This history provides a key to understanding the role of magic in Joanne Rowling’s books, for she begins by positing a counterfactual history, a history in which magic was not a false and incompetent discipline, but rather a means of controlling the physical world at least as potent as experimental science. In Harry Potter’s world, scientists think of magic in precisely the same way they do in our world, but they are wrong. The counterfactual "secondary world" that Rowling creates is one in which magic simply works, and works as reliably, in the hands of a trained wizard, as the technology that makes airplanes fly and refrigerators chill the air—those products of applied science being, by the way, sufficiently inscrutable to the people who use them that they might as well be the products of wizardry. As Arthur C. Clarke once wrote, "Any smoothly functioning technology gives the appearance of magic."
(This essay was a cornerstone of the paper I wrote for the Nimbus 2003 conference on the Seven Deadly Sins and Seven Heavenly Virtues in the Harry Potter books.)
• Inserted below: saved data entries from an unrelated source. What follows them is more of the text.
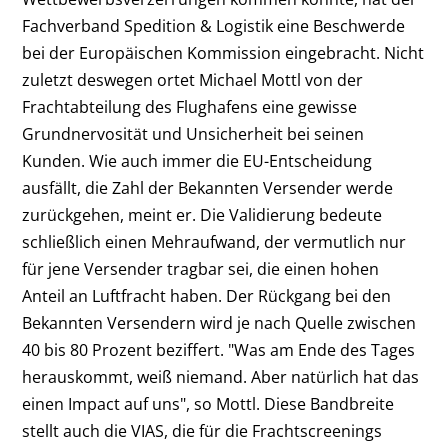
Fachverband Spedition & Logistik eine Beschwerde
bei der Europäischen Kommission eingebracht. Nicht
zuletzt deswegen ortet Michael Mottl von der
Frachtabteilung des Flughafens eine gewisse
Grundnervosität und Unsicherheit bei seinen
Kunden. Wie auch immer die EU-Entscheidung
ausfällt, die Zahl der Bekannten Versender werde
zurückgehen, meint er. Die Validierung bedeute
schließlich einen Mehraufwand, der vermutlich nur
für jene Versender tragbar sei, die einen hohen
Anteil an Luftfracht haben. Der Rückgang bei den
Bekannten Versendern wird je nach Quelle zwischen
40 bis 80 Prozent beziffert. "Was am Ende des Tages
herauskommt, weiß niemand. Aber natürlich hat das
einen Impact auf uns", so Mottl. Diese Bandbreite
stellt auch die VIAS, die für die Frachtscreenings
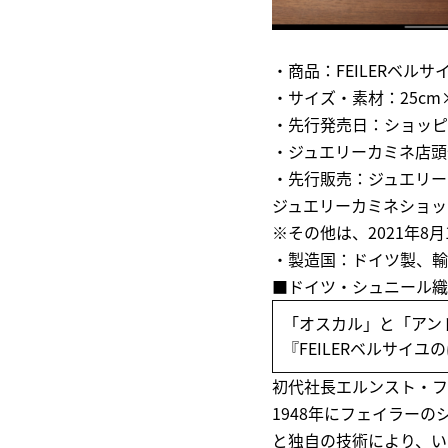
・商品：FEILERベルサ
・サイズ・素材：25cm×
・先行発売日：ショッピン
・ジュエリーカミネ店頭発
・先行販売：ジュエリー
ジュエリーカミネショ
※その他は、2021年8
・製造国：ドイツ製、輸
■
ドイツ・シュニール織
「オスカル」と「アン
『FEILERベルサイ
初代社長エルンスト・フ
1948年にフェイラー
と独自の技術により、い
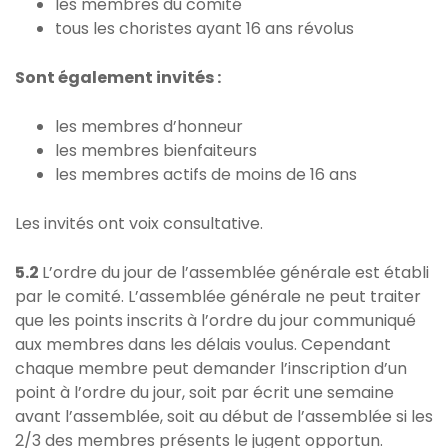
les membres du comité
tous les choristes ayant 16 ans révolus
Sont également invités :
les membres d’honneur
les membres bienfaiteurs
les membres actifs de moins de 16 ans
Les invités ont voix consultative.
5.2
L’ordre du jour de l’assemblée générale est établi
par le comité. L’assemblée générale ne peut traiter
que les points inscrits à l’ordre du jour communiqué
aux membres dans les délais voulus. Cependant
chaque membre peut demander l’inscription d’un
point à l’ordre du jour, soit par écrit une semaine
avant l’assemblée, soit au début de l’assemblée si les
2/3 des membres présents le jugent opportun.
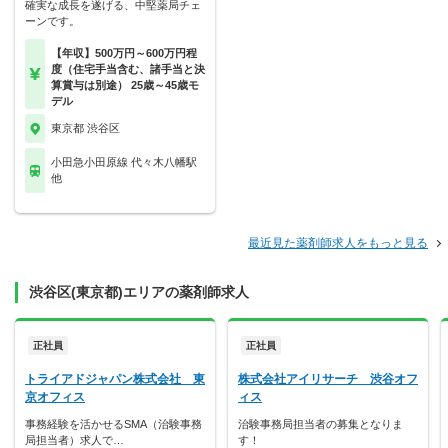
確実な成長を遂げる、中堅薬局チェ
ーンです。
【年収】500万円～600万円程
度（住宅手当含む、諸手当と決
算賞与は別途） 25歳～45歳モ
デル
東京都 渋谷区
小田急小田原線 代々木八幡駅
他
最近見た薬剤師求人をもっと見る
渋谷区(東京都)エリアの薬剤師求人
正社員
正社員
トライアドジャパン株式会社 東
株式会社アイリサーチ 渋谷オフ
京オフィス
ィス
事務経験を活かせるSMA（治験事務
治験事務局担当者の募集となりま
局担当者）求人で…
す！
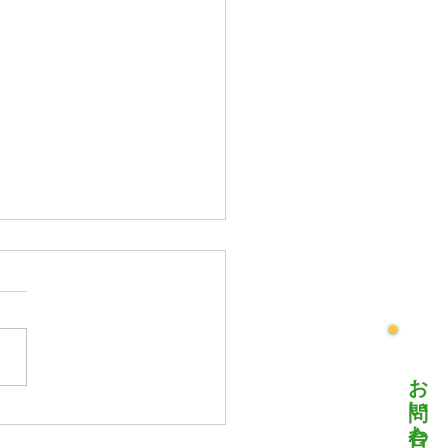
号 堺地区かわら版
お問い合わせ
Many examples of urban fantasy can be described as stories where both a "magical" explanation and a "real world" explanation can simultaneously exist. A good example is Megan Lindholm’s novel Wizard of the Pigeons. Is the main character a mentally ill Vietnam veteran living on the streets of Seattle? Or is he a wizard? Perhaps he is both. I’m interested in doing this, in coming up with an explanation for the events in my story, and perhaps an explanation for why Minnesota culture is the way it is, that is both. But I’m really groping here to pin my ideas down.

Now re: my idea of using phlogiston: the idea is that phlogiston is a theory that chemists explored and eventually abandoned. I found an essay that suggests, intriguingly, that if refined a bit, the phlogiston theory actually works:
It may seem hard to believe that phlogiston theory, which is incorrect, was so persistent. How could it survive all of the attacks, and come back for more? I think the answer is that phlogiston theory is actually very close to the truth. If we consider a chemical's tendency to take up oxygen, and call its lack of oxygen "phlogiston," we can describe absolutely any chemical reaction involving oxygen. Instead of putting oxygen on one side of any chemical equation, we can put this anti-oxygen on the other side. It will always balance. One atom of phlogiston would always have an atomic weight of -16, and the weights will always balance, too. So, we can always construct a self-consistent phlogiston theory, even today.
So what if I do what Jacob’s essay suggest, and use this idea of phlogiston, which was abandoned by scientists, as a basis for my system of magic. What would that mean to the story?

When B. [livejournal.com profile] minnehaha was asking me questions about my ideas about magic under this system last Friday night, he said that it sounds as if what I had in mind was that magic was "manna," meaning it was a "thing" which was quantifiable, something that you could have "more" of or "less" of, something that you manipulated as a substance by certain rules (an alternate technology), rather than something that was called into being by ritual and spells. I think that sounds right.

Now: re: winter magic and summer magic. B. wrote two columns (titled "Summer Magic" and "Winter Magic") on the back of one of our ever-helpful placemats, and we tried to put the characteristics of each magical system in the two different columns. I think that this book will be mainly about winter magic, because Solveig’s a winter magic kind of gal, but it’s helpful to understand both, and how they interact. I think of them as two sort of interlocking systems with entirely different characteristics and functions: one wanes while the other waxes. A person may be proficient in one system, and indeed may only know about one system, but not the other.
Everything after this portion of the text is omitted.